What you will do – Repeat all entries word for word; skip images.

(Saved entries)
BEGIN

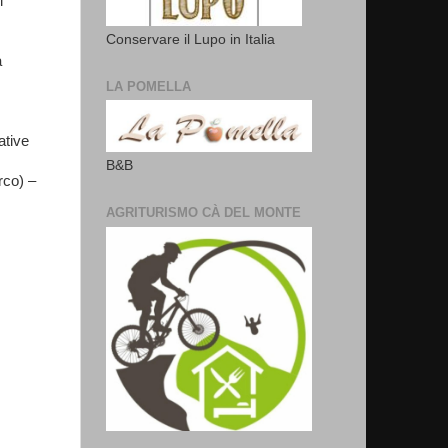
i
Conservare il Lupo in Italia
a
LA POMELLA
ative
B&B
rco) –
AGRITURISMO CÀ DEL MONTE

END

Response area –
i
Conservare il Lupo in Italia
a
LA POMELLA
ative
B&B
rco) –
AGRITURISMO CÀ DEL MONTE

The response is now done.